__TASK DIRECTIONS__: Whenever a line contains the string "License", copy it out of the entries.

DATA FOR THIS EXERCISE below:

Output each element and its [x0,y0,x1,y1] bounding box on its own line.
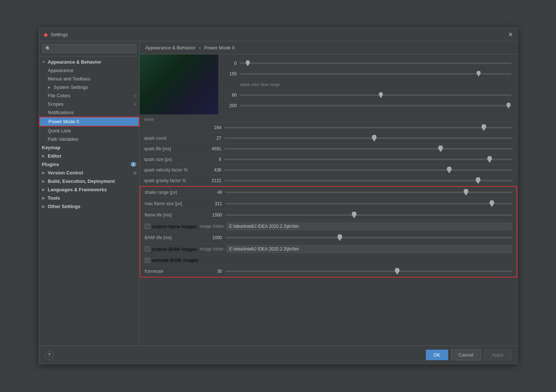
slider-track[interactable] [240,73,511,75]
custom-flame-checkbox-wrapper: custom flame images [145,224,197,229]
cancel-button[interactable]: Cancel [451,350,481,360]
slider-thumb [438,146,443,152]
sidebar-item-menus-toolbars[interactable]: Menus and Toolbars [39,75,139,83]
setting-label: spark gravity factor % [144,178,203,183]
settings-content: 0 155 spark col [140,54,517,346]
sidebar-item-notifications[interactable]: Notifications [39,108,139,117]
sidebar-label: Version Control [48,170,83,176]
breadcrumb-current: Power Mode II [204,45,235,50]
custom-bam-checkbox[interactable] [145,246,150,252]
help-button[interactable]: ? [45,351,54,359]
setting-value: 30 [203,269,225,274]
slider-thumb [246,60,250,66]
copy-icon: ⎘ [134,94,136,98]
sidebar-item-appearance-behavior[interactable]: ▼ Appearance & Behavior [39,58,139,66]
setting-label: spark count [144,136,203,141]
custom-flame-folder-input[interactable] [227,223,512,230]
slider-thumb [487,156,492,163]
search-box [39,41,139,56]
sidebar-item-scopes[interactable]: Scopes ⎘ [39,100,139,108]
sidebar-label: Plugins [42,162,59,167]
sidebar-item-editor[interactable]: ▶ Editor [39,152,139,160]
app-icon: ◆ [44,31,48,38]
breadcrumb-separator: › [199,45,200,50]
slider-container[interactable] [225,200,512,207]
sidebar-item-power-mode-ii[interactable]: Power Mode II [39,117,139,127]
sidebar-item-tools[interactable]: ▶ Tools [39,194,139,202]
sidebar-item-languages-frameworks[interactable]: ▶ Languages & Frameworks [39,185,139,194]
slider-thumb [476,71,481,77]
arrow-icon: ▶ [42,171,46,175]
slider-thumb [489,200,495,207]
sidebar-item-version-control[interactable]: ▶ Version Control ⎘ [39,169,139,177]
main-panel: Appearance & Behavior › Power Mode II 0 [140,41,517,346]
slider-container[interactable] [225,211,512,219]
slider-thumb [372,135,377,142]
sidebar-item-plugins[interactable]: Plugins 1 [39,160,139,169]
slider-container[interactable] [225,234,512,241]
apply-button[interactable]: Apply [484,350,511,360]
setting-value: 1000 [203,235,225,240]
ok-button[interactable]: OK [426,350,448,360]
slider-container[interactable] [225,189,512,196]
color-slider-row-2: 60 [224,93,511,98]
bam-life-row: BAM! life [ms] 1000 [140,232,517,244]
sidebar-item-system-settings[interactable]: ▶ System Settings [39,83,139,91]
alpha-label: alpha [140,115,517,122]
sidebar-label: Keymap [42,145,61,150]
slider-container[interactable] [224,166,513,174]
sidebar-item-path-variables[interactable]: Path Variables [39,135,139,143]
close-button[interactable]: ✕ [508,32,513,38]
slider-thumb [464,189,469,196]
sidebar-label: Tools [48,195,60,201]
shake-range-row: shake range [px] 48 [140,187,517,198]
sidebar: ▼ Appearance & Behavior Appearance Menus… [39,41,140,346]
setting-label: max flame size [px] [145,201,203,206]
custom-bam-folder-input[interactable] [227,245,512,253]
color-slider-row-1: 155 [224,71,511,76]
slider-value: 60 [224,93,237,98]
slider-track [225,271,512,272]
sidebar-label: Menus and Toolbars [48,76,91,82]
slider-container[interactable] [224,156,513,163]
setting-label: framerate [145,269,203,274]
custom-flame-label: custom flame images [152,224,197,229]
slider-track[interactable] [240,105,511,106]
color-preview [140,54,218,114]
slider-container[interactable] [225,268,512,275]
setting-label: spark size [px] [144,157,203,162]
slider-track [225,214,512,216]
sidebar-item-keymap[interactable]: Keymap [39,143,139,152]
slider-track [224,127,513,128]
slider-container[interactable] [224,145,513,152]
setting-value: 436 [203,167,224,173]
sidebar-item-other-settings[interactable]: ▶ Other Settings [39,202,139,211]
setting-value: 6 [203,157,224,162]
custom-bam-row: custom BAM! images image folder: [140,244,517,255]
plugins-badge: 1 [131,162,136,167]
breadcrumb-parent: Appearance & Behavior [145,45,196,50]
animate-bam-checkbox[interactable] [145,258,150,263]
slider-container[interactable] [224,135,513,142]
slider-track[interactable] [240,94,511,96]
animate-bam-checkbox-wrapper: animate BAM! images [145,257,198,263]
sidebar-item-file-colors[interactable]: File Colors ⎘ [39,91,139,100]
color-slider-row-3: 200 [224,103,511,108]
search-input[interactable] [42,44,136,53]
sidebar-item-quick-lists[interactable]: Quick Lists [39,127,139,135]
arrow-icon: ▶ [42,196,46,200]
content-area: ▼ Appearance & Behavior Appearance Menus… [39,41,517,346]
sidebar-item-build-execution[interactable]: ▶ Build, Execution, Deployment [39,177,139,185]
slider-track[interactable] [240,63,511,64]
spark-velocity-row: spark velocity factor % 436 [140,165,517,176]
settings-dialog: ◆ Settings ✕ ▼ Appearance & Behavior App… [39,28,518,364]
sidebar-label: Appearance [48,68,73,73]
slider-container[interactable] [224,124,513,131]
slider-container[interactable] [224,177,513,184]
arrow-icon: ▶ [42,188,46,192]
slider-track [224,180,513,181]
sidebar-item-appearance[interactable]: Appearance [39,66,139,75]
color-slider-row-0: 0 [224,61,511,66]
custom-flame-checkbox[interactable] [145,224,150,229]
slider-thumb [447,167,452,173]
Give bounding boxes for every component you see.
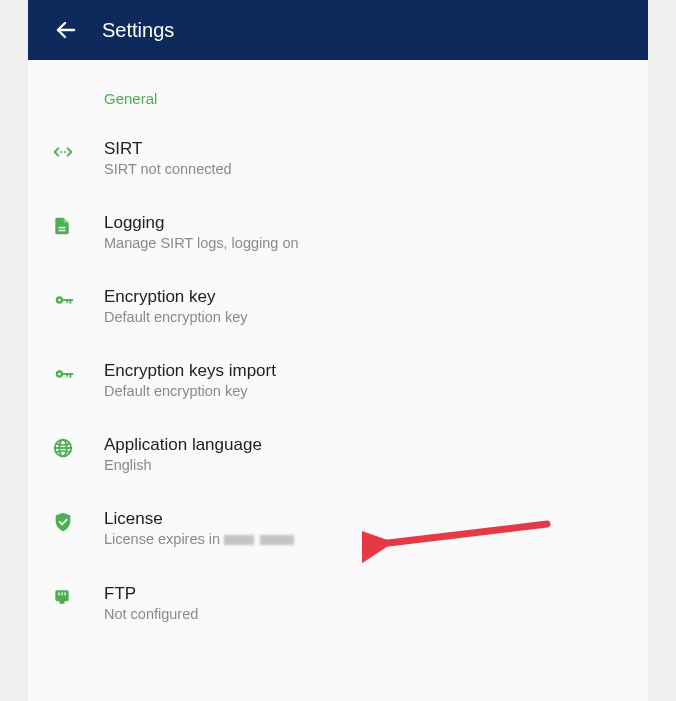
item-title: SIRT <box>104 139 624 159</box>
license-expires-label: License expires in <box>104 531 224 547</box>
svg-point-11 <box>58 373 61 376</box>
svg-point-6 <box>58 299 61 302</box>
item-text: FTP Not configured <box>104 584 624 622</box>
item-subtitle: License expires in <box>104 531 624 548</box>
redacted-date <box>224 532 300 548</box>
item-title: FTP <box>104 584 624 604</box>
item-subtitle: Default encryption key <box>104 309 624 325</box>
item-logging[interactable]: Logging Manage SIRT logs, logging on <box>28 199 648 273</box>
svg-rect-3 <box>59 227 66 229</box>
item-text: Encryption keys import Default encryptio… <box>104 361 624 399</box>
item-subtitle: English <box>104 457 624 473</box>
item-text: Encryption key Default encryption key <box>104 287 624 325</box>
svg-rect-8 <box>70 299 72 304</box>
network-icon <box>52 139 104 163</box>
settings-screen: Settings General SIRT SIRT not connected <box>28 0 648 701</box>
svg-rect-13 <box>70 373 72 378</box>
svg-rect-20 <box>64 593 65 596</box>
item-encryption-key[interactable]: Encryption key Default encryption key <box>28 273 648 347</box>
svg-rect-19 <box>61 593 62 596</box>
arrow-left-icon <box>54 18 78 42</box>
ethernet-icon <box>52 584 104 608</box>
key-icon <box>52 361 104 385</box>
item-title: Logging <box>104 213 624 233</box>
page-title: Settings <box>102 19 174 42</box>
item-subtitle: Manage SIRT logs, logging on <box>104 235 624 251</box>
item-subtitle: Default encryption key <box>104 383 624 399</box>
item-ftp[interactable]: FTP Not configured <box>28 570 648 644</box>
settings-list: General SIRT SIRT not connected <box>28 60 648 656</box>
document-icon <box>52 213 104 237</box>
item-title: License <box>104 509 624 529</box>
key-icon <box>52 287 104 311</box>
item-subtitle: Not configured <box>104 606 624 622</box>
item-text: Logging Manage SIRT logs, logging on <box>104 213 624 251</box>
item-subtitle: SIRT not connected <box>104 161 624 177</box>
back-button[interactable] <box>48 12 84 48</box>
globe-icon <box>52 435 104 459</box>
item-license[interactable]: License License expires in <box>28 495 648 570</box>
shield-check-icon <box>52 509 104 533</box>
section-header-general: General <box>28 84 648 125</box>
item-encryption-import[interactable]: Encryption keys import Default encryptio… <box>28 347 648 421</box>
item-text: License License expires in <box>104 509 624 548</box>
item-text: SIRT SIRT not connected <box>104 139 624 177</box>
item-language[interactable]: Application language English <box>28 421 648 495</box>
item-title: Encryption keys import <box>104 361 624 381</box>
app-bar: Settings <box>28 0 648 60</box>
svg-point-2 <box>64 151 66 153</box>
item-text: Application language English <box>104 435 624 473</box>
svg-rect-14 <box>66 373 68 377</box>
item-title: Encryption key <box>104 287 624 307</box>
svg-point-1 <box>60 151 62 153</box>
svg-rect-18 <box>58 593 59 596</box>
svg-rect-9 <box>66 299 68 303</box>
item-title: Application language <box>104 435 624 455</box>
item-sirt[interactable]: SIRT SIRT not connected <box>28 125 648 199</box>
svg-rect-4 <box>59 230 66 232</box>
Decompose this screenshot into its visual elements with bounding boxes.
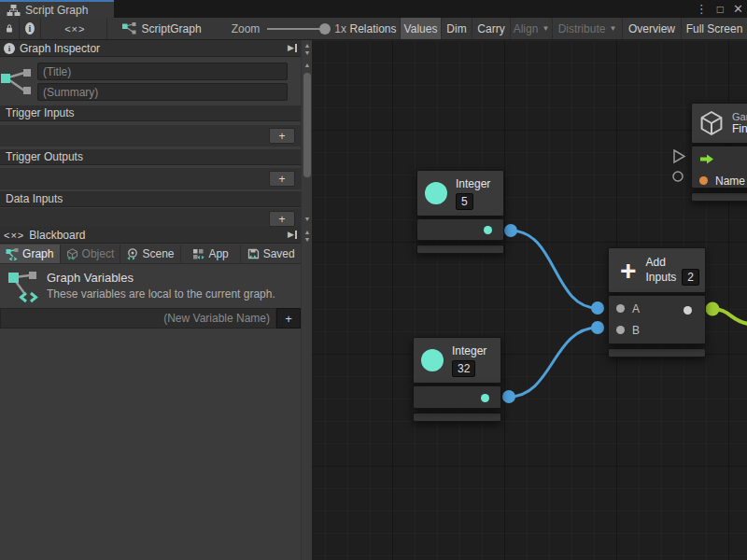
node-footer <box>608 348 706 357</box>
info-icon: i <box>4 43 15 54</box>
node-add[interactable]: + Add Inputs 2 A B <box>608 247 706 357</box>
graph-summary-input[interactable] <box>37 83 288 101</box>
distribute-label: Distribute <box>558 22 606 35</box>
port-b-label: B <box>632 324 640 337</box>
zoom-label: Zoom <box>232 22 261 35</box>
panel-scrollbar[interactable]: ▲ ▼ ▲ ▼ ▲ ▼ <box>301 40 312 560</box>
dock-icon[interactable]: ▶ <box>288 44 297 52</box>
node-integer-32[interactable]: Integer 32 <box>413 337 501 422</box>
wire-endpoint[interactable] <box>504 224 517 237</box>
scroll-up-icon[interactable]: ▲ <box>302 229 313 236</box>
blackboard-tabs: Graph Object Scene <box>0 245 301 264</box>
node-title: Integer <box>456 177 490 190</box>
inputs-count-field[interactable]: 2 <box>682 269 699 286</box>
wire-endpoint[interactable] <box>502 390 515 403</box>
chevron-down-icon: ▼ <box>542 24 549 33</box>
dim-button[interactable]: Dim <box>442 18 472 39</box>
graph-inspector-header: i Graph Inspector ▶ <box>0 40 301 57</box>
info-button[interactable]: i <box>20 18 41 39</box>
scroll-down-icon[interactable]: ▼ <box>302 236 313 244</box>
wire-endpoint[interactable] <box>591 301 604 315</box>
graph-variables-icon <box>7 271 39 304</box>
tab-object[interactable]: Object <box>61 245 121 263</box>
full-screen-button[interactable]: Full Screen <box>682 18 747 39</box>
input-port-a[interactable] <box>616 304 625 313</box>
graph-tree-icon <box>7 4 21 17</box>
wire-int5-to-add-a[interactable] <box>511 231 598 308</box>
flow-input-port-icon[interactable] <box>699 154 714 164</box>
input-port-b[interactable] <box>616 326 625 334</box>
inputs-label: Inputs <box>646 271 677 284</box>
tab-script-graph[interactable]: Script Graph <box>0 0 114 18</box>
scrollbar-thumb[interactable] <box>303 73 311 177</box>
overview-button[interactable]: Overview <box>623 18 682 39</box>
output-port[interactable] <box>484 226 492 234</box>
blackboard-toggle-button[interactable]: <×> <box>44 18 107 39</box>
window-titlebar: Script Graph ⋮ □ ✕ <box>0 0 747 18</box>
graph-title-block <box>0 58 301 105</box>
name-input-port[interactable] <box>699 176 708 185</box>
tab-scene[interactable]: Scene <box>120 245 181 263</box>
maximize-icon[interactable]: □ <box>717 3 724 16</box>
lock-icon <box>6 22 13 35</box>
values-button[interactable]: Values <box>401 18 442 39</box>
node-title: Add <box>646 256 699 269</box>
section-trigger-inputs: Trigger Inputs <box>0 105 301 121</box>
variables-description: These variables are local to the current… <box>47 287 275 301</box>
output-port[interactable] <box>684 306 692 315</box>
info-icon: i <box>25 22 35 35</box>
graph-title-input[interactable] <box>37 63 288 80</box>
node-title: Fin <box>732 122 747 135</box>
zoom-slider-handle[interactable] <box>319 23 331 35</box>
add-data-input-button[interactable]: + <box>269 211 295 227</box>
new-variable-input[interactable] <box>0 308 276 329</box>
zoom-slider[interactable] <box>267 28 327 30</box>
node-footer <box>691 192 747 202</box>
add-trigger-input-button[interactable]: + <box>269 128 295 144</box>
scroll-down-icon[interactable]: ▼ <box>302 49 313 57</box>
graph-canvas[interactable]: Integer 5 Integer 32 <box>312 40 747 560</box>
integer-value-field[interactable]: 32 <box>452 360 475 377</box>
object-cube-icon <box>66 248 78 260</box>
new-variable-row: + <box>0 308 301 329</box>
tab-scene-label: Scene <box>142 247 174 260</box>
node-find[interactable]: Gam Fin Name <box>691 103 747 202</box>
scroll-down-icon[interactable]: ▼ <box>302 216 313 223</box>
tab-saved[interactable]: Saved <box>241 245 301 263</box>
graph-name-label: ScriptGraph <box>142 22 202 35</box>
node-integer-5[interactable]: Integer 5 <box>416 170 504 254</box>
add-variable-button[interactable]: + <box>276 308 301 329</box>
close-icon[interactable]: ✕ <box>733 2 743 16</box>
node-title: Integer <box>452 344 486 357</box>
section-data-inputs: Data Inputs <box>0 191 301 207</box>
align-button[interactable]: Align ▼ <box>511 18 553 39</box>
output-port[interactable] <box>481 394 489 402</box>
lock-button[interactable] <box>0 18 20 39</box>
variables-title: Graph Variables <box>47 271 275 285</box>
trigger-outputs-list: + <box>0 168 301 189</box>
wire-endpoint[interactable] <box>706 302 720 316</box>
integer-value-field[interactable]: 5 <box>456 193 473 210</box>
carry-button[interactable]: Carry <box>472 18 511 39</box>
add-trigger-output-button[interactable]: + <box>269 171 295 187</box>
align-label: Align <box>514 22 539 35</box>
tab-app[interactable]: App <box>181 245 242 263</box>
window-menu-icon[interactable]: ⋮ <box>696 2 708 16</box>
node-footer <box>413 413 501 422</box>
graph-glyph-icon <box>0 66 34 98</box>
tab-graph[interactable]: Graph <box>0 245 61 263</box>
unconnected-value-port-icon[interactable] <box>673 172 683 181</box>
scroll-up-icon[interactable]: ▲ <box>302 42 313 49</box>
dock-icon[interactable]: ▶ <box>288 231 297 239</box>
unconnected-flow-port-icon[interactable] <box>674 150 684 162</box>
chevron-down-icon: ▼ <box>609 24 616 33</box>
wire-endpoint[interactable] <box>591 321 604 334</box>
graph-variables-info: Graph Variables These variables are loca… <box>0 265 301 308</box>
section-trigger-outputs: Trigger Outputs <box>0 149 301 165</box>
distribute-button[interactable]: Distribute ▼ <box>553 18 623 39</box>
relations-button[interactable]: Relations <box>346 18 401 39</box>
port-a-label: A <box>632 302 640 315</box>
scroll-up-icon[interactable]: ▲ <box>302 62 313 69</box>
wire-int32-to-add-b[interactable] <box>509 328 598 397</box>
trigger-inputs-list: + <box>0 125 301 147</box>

End of DATA FOR THIS EXERCISE.

__SOLUTION TO THE PROBLEM__:
license-expires-label: License expires in <box>104 531 224 547</box>
item-subtitle: License expires in <box>104 531 624 548</box>
item-title: License <box>104 509 624 529</box>
item-license[interactable]: License License expires in <box>28 495 648 570</box>
item-text: License License expires in <box>104 509 624 548</box>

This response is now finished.